The fees paid for investments and management of them have been falling for some time, generally due to competition from the emergence of lower-cost options. What you pay matters, because it takes a bite out of money that otherwise would be in your account to continue growing. The bigger the yearly expense, the bigger the hit to your earnings over time.
How to know if you make enough money to use a financial advisor
Say you invested $100,000 for 20 years and its annual return was 4%. If you paid 0.25% yearly, you’d have close to $210,000 at the end of those two decades, according to the Securities and Exchange Commission’s Office of Investor Education and Advocacy. By contrast, if you paid 1% a year, that $100,000 would grow to about $180,000.
The median fee paid to an advisor is about 1% of the assets they manage for you, according to NerdWallet. If you use a so-called robo-advisor — online services that provide automated investment management — the fee generally ranges from 0.25% to 0.50%.
For mutual funds, the yearly cost is expressed as an expense ratio, and comes with an average of 0.51%, according to State Street.

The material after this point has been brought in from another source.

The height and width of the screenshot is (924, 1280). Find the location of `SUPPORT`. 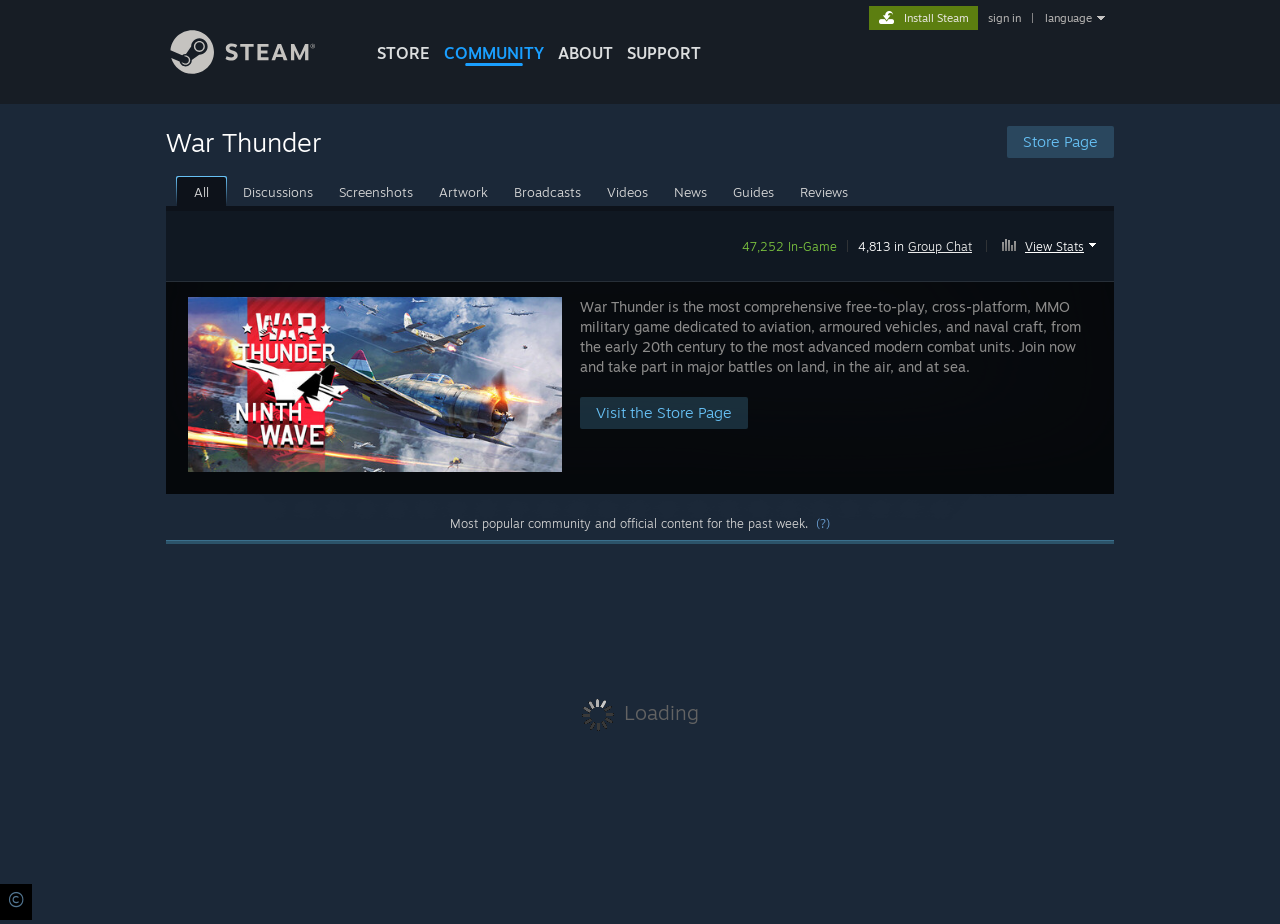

For ETFs, that figure is 0.2%.
“Whether [fees] are baked into the funds selected as an expense ratio, charged as a brokerage fee on the investment account, or added on as a stock trading commission when the investment is bought or sold, it’s important that an investor take the time to understand the associated costs that they may encounter,” Williams said.
Of course, it shouldn’t be your only consideration.
“While minimizing fees tends to maximize performance over time, don’t let price on its own dominate your decision-making,” Williams said.
If you work with a financial advisor and are unsure how much you are paying overall for their services and your investments, you should ask.
“Ask how they are compensated, what that fee covered and whether there are other costs associated with their services,” Williams said.